Vorsatz für 2026: So können Eltern den Technikkonsum ihrer Kinder reduzieren

In der heutigen Zeit sind Bildschirme aus dem Alltag nicht mehr wegzudenken, doch zu viel kann dem Wohlbefinden von Kindern schaden. Titania Jordan, Expertin für Elternschaft, erklärt gegenüber der US-amerikanischen Familien-Webseite "Parents", welche Schritte Eltern unternehmen können, um ihre Kinder bewusst aus der digitalen Welt zu holen – ideal als Vorsatz für das Jahr 2026.

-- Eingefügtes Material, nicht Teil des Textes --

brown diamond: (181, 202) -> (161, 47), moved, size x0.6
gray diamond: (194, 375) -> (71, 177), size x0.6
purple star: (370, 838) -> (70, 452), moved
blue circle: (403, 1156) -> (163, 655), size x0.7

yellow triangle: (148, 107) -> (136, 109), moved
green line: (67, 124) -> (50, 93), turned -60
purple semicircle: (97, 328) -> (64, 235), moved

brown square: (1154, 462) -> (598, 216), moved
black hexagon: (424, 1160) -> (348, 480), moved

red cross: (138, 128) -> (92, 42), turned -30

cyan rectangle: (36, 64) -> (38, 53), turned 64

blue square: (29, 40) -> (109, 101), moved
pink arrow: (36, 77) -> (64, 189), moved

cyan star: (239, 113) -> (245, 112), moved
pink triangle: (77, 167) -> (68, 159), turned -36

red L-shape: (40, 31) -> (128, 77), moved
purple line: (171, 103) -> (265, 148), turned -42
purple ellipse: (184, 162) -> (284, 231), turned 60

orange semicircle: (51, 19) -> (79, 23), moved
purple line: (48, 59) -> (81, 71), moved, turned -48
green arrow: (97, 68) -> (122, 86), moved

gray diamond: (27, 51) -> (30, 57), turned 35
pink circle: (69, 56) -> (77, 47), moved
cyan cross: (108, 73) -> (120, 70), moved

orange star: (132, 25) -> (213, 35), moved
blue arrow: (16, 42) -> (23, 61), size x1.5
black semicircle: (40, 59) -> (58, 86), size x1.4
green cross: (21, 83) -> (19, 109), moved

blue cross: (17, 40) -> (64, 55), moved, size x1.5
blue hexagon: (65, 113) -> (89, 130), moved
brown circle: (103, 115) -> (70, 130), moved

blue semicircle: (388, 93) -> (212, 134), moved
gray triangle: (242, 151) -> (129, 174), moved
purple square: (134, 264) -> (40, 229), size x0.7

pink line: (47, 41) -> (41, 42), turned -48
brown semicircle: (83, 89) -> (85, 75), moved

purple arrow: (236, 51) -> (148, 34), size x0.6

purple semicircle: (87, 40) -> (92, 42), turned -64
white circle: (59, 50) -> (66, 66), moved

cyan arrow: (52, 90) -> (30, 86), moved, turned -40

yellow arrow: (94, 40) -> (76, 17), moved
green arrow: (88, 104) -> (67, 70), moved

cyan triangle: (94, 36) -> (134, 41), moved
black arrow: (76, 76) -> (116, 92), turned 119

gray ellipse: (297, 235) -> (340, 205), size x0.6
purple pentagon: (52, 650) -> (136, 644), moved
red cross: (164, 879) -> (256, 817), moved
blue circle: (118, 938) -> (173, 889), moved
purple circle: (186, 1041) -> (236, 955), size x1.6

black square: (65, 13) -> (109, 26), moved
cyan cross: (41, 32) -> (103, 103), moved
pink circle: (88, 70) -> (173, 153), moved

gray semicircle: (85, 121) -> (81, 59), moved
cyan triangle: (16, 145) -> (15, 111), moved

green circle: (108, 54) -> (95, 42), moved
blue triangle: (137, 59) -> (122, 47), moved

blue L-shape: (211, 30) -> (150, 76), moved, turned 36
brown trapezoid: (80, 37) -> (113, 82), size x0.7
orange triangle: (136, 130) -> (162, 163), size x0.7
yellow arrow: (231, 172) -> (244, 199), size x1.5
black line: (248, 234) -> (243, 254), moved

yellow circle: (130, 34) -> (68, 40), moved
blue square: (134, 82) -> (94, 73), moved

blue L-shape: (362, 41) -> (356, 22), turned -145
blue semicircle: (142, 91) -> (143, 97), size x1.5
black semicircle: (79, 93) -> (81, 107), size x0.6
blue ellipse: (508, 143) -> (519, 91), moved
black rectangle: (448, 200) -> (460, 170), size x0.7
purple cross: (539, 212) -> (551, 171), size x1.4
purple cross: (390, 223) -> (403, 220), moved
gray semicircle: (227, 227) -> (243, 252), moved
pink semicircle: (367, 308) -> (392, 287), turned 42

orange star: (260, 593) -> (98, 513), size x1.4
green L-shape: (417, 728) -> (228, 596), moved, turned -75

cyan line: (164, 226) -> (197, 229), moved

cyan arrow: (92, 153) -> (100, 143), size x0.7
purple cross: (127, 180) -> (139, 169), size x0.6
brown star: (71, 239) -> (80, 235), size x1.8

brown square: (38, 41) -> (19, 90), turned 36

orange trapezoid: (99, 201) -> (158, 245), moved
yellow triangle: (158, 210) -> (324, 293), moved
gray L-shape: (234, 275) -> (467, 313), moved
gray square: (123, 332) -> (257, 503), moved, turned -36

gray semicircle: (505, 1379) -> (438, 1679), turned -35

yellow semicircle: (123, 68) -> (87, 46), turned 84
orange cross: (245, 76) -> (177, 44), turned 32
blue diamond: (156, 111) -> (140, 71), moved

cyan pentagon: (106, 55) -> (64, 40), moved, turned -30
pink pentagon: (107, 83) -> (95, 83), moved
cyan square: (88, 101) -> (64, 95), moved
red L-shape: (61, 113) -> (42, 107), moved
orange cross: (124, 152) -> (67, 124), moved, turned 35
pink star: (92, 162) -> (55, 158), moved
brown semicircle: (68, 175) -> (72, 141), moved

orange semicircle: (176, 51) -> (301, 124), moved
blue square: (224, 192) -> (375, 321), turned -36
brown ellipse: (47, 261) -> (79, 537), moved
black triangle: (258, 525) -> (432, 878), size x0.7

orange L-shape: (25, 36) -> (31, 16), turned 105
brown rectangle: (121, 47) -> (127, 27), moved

Mehr Bewegung, echte Kontakte und gesunder Schlaf

Eine einfache Methode sei Bewegung im Freien. Die Expertin empfiehlt, Kinder zu ermutigen, die Bildschirme wegzulegen und klassisch zu spielen. Und wenn der Satz "Mir ist langweilig" fällt, ist das kein Grund zur Sorge. "Langeweile fördert die Fantasie und gibt Kindern Raum, zu erschaffen, Probleme zu lösen und einfach Kind zu sein", sagt Jordan gegenüber "Parents.com".

Auch soziale Fähigkeiten profitieren von bewussten Auszeiten von der Technik. Die Expertin empfiehlt, regelmäßige Treffen mit Freunden zu ermöglichen und Geräte währenddessen beiseitezulegen. "Kinder brauchen persönliche, bildschirmfreie Kontakte, um Selbstvertrauen und soziale Kompetenzen zu entwickeln."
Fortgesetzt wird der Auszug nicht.